Set down all of the data exactly. Pictures stay out of the copy.

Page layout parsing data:
::::

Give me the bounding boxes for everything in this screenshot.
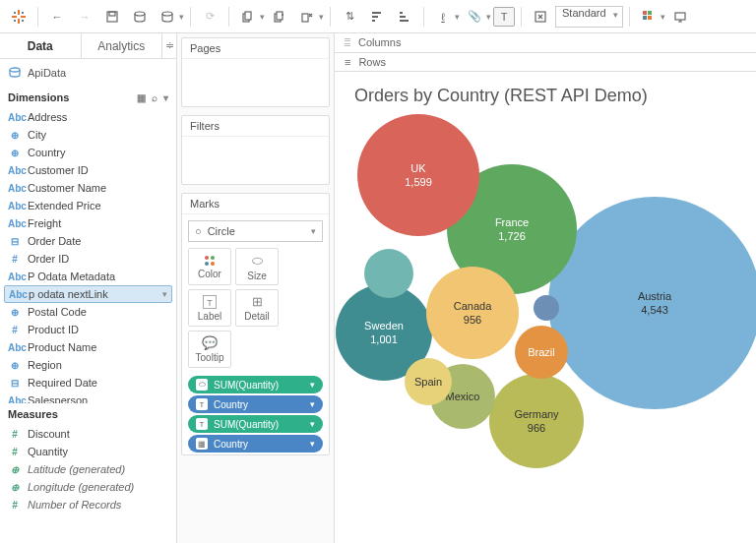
cards-pane: Pages Filters Marks ○ Circle Color ⬭Size…	[177, 33, 335, 543]
forward-icon[interactable]: →	[72, 4, 97, 30]
new-datasource-icon[interactable]	[127, 4, 153, 30]
tooltip-button[interactable]: 💬Tooltip	[188, 331, 231, 368]
field-extended-price[interactable]: AbcExtended Price	[0, 197, 176, 214]
bubble-germany[interactable]: Germany966	[489, 374, 584, 468]
show-me-icon[interactable]	[636, 4, 662, 30]
svg-rect-22	[400, 20, 409, 22]
clear-icon[interactable]	[294, 4, 320, 30]
search-icon[interactable]: ⌕	[152, 92, 158, 103]
pane-handle-icon[interactable]: ≑	[162, 33, 176, 58]
field-p-odata-nextlink[interactable]: Abcp odata nextLink▾	[4, 285, 172, 303]
svg-rect-21	[400, 16, 406, 18]
viz-pane: ⦙⦙⦙ Columns ≡ Rows Orders by Country (RE…	[335, 33, 756, 543]
field-discount[interactable]: #Discount	[0, 425, 176, 443]
svg-rect-27	[648, 16, 652, 20]
label-icon: T	[203, 295, 217, 309]
bubble-canada[interactable]: Canada956	[426, 267, 519, 359]
svg-rect-7	[22, 20, 24, 22]
svg-rect-18	[372, 16, 378, 18]
field-address[interactable]: AbcAddress	[0, 108, 176, 126]
detail-icon: ⊞	[252, 294, 263, 309]
svg-rect-4	[14, 12, 16, 14]
field-latitude-generated-[interactable]: ⊕Latitude (generated)	[0, 460, 176, 478]
field-customer-name[interactable]: AbcCustomer Name	[0, 179, 176, 197]
bubble-unnamed[interactable]	[534, 295, 559, 321]
marks-type-select[interactable]: ○ Circle	[188, 220, 323, 242]
tab-data[interactable]: Data	[0, 33, 82, 58]
bubble-unnamed[interactable]	[364, 249, 413, 298]
field-order-date[interactable]: ⊟Order Date	[0, 232, 176, 250]
field-customer-id[interactable]: AbcCustomer ID	[0, 161, 176, 179]
marks-card: Marks ○ Circle Color ⬭Size TLabel ⊞Detai…	[181, 193, 330, 455]
highlight-icon[interactable]: ℓ	[430, 4, 456, 30]
field-postal-code[interactable]: ⊕Postal Code	[0, 303, 176, 321]
svg-rect-28	[675, 13, 685, 20]
dimension-list: AbcAddress⊕City⊕CountryAbcCustomer IDAbc…	[0, 108, 176, 403]
pill-country[interactable]: TCountry▾	[188, 395, 323, 413]
refresh-icon[interactable]: ⟳	[197, 4, 222, 30]
field-longitude-generated-[interactable]: ⊕Longitude (generated)	[0, 478, 176, 496]
rows-icon: ≡	[345, 56, 350, 68]
circle-icon: ○	[195, 225, 202, 237]
svg-point-11	[162, 12, 172, 16]
fit-icon[interactable]	[528, 4, 553, 30]
size-icon: ⬭	[252, 253, 263, 269]
swap-icon[interactable]: ⇅	[337, 4, 362, 30]
group-icon[interactable]: 📎	[462, 4, 487, 30]
bubble-brazil[interactable]: Brazil	[515, 326, 568, 379]
field-required-date[interactable]: ⊟Required Date	[0, 374, 176, 392]
field-salesperson[interactable]: AbcSalesperson	[0, 392, 176, 403]
field-p-odata-metadata[interactable]: AbcP Odata Metadata	[0, 268, 176, 285]
pages-card[interactable]: Pages	[181, 37, 330, 107]
svg-rect-20	[400, 12, 403, 14]
svg-rect-24	[643, 11, 647, 15]
pill-sum-quantity-[interactable]: TSUM(Quantity)▾	[188, 415, 323, 433]
svg-rect-0	[18, 10, 20, 15]
svg-point-32	[205, 262, 209, 266]
sort-asc-icon[interactable]	[364, 4, 390, 30]
new-sheet-icon[interactable]	[155, 4, 180, 30]
field-region[interactable]: ⊕Region	[0, 356, 176, 374]
field-product-name[interactable]: AbcProduct Name	[0, 338, 176, 356]
svg-rect-2	[12, 16, 17, 18]
tab-analytics[interactable]: Analytics	[82, 33, 163, 58]
pill-sum-quantity-[interactable]: ⬭SUM(Quantity)▾	[188, 376, 323, 393]
field-order-id[interactable]: #Order ID	[0, 250, 176, 268]
save-icon[interactable]	[99, 4, 125, 30]
bubble-chart[interactable]: Austria4,543France1,726UK1,599Sweden1,00…	[354, 116, 736, 529]
bubble-spain[interactable]: Spain	[405, 358, 452, 405]
viz-title[interactable]: Orders by Country (REST API Demo)	[354, 86, 736, 106]
field-product-id[interactable]: #Product ID	[0, 321, 176, 338]
size-button[interactable]: ⬭Size	[235, 248, 279, 285]
field-country[interactable]: ⊕Country	[0, 144, 176, 161]
sort-desc-icon[interactable]	[392, 4, 417, 30]
view-icon[interactable]: ▦	[137, 92, 146, 103]
menu-icon[interactable]: ▾	[163, 92, 168, 103]
bubble-austria[interactable]: Austria4,543	[548, 197, 756, 409]
filters-card[interactable]: Filters	[181, 115, 330, 185]
rows-shelf[interactable]: ≡ Rows	[335, 53, 756, 73]
svg-point-10	[135, 12, 145, 16]
svg-rect-3	[21, 16, 26, 18]
detail-button[interactable]: ⊞Detail	[235, 289, 279, 327]
label-icon[interactable]: T	[493, 7, 515, 27]
field-quantity[interactable]: #Quantity	[0, 443, 176, 460]
presentation-icon[interactable]	[667, 4, 693, 30]
field-city[interactable]: ⊕City	[0, 126, 176, 144]
bubble-uk[interactable]: UK1,599	[357, 114, 479, 236]
logo-icon[interactable]	[6, 4, 32, 30]
datasource-row[interactable]: ApiData	[0, 59, 176, 87]
duplicate-icon[interactable]	[267, 4, 292, 30]
fit-select[interactable]: Standard	[555, 6, 623, 28]
svg-rect-16	[302, 14, 308, 22]
field-number-of-records[interactable]: #Number of Records	[0, 496, 176, 513]
dimensions-header: Dimensions	[8, 91, 69, 103]
pill-country[interactable]: ▦Country▾	[188, 435, 323, 452]
back-icon[interactable]: ←	[44, 4, 70, 30]
label-button[interactable]: TLabel	[188, 289, 231, 327]
field-freight[interactable]: AbcFreight	[0, 214, 176, 232]
measure-list: #Discount#Quantity⊕Latitude (generated)⊕…	[0, 425, 176, 513]
columns-shelf[interactable]: ⦙⦙⦙ Columns	[335, 33, 756, 53]
color-button[interactable]: Color	[188, 248, 231, 285]
new-worksheet-icon[interactable]	[235, 4, 261, 30]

::::

- _Solution for this problem_:
Give me the bounding boxes for everything in this screenshot.
cards-pane: Pages Filters Marks ○ Circle Color ⬭Size…	[177, 33, 335, 543]
forward-icon[interactable]: →	[72, 4, 97, 30]
new-datasource-icon[interactable]	[127, 4, 153, 30]
tooltip-button[interactable]: 💬Tooltip	[188, 331, 231, 368]
field-extended-price[interactable]: AbcExtended Price	[0, 197, 176, 214]
bubble-germany[interactable]: Germany966	[489, 374, 584, 468]
show-me-icon[interactable]	[636, 4, 662, 30]
svg-rect-22	[400, 20, 409, 22]
clear-icon[interactable]	[294, 4, 320, 30]
search-icon[interactable]: ⌕	[152, 92, 158, 103]
pane-handle-icon[interactable]: ≑	[162, 33, 176, 58]
field-p-odata-nextlink[interactable]: Abcp odata nextLink▾	[4, 285, 172, 303]
svg-rect-21	[400, 16, 406, 18]
viz-pane: ⦙⦙⦙ Columns ≡ Rows Orders by Country (RE…	[335, 33, 756, 543]
field-discount[interactable]: #Discount	[0, 425, 176, 443]
svg-rect-27	[648, 16, 652, 20]
label-icon: T	[203, 295, 217, 309]
bubble-canada[interactable]: Canada956	[426, 267, 519, 359]
svg-rect-7	[22, 20, 24, 22]
svg-rect-18	[372, 16, 378, 18]
field-address[interactable]: AbcAddress	[0, 108, 176, 126]
detail-icon: ⊞	[252, 294, 263, 309]
svg-rect-4	[14, 12, 16, 14]
field-latitude-generated-[interactable]: ⊕Latitude (generated)	[0, 460, 176, 478]
field-customer-name[interactable]: AbcCustomer Name	[0, 179, 176, 197]
bubble-unnamed[interactable]	[534, 295, 559, 321]
marks-type-select[interactable]: ○ Circle	[188, 220, 323, 242]
tab-data[interactable]: Data	[0, 33, 82, 58]
bubble-unnamed[interactable]	[364, 249, 413, 298]
field-order-date[interactable]: ⊟Order Date	[0, 232, 176, 250]
field-customer-id[interactable]: AbcCustomer ID	[0, 161, 176, 179]
marks-card: Marks ○ Circle Color ⬭Size TLabel ⊞Detai…	[181, 193, 330, 455]
highlight-icon[interactable]: ℓ	[430, 4, 456, 30]
field-postal-code[interactable]: ⊕Postal Code	[0, 303, 176, 321]
svg-rect-28	[675, 13, 685, 20]
dimension-list: AbcAddress⊕City⊕CountryAbcCustomer IDAbc…	[0, 108, 176, 403]
pill-country[interactable]: TCountry▾	[188, 395, 323, 413]
refresh-icon[interactable]: ⟳	[197, 4, 222, 30]
field-longitude-generated-[interactable]: ⊕Longitude (generated)	[0, 478, 176, 496]
rows-icon: ≡	[345, 56, 350, 68]
circle-icon: ○	[195, 225, 202, 237]
svg-point-11	[162, 12, 172, 16]
fit-icon[interactable]	[528, 4, 553, 30]
size-icon: ⬭	[252, 253, 263, 269]
swap-icon[interactable]: ⇅	[337, 4, 362, 30]
group-icon[interactable]: 📎	[462, 4, 487, 30]
bubble-brazil[interactable]: Brazil	[515, 326, 568, 379]
field-required-date[interactable]: ⊟Required Date	[0, 374, 176, 392]
field-salesperson[interactable]: AbcSalesperson	[0, 392, 176, 403]
field-p-odata-metadata[interactable]: AbcP Odata Metadata	[0, 268, 176, 285]
pages-card[interactable]: Pages	[181, 37, 330, 107]
svg-rect-20	[400, 12, 403, 14]
svg-rect-24	[643, 11, 647, 15]
pill-sum-quantity-[interactable]: TSUM(Quantity)▾	[188, 415, 323, 433]
svg-rect-0	[18, 10, 20, 15]
svg-point-32	[205, 262, 209, 266]
sort-asc-icon[interactable]	[364, 4, 390, 30]
new-sheet-icon[interactable]	[155, 4, 180, 30]
field-region[interactable]: ⊕Region	[0, 356, 176, 374]
field-product-name[interactable]: AbcProduct Name	[0, 338, 176, 356]
svg-rect-2	[12, 16, 17, 18]
tab-analytics[interactable]: Analytics	[82, 33, 163, 58]
pill-sum-quantity-[interactable]: ⬭SUM(Quantity)▾	[188, 376, 323, 393]
field-order-id[interactable]: #Order ID	[0, 250, 176, 268]
save-icon[interactable]	[99, 4, 125, 30]
bubble-chart[interactable]: Austria4,543France1,726UK1,599Sweden1,00…	[354, 116, 736, 529]
bubble-spain[interactable]: Spain	[405, 358, 452, 405]
viz-title[interactable]: Orders by Country (REST API Demo)	[354, 86, 736, 106]
field-product-id[interactable]: #Product ID	[0, 321, 176, 338]
size-button[interactable]: ⬭Size	[235, 248, 279, 285]
field-country[interactable]: ⊕Country	[0, 144, 176, 161]
sort-desc-icon[interactable]	[392, 4, 417, 30]
view-icon[interactable]: ▦	[137, 92, 146, 103]
menu-icon[interactable]: ▾	[163, 92, 168, 103]
bubble-austria[interactable]: Austria4,543	[548, 197, 756, 409]
filters-card[interactable]: Filters	[181, 115, 330, 185]
rows-shelf[interactable]: ≡ Rows	[335, 53, 756, 73]
svg-point-10	[135, 12, 145, 16]
svg-rect-3	[21, 16, 26, 18]
detail-button[interactable]: ⊞Detail	[235, 289, 279, 327]
label-icon[interactable]: T	[493, 7, 515, 27]
field-quantity[interactable]: #Quantity	[0, 443, 176, 460]
presentation-icon[interactable]	[667, 4, 693, 30]
field-city[interactable]: ⊕City	[0, 126, 176, 144]
bubble-uk[interactable]: UK1,599	[357, 114, 479, 236]
logo-icon[interactable]	[6, 4, 32, 30]
datasource-row[interactable]: ApiData	[0, 59, 176, 87]
duplicate-icon[interactable]	[267, 4, 292, 30]
fit-select[interactable]: Standard	[555, 6, 623, 28]
svg-rect-16	[302, 14, 308, 22]
field-number-of-records[interactable]: #Number of Records	[0, 496, 176, 513]
dimensions-header: Dimensions	[8, 91, 69, 103]
pill-country[interactable]: ▦Country▾	[188, 435, 323, 452]
back-icon[interactable]: ←	[44, 4, 70, 30]
label-button[interactable]: TLabel	[188, 289, 231, 327]
field-freight[interactable]: AbcFreight	[0, 214, 176, 232]
measure-list: #Discount#Quantity⊕Latitude (generated)⊕…	[0, 425, 176, 513]
columns-shelf[interactable]: ⦙⦙⦙ Columns	[335, 33, 756, 53]
color-button[interactable]: Color	[188, 248, 231, 285]
new-worksheet-icon[interactable]	[235, 4, 261, 30]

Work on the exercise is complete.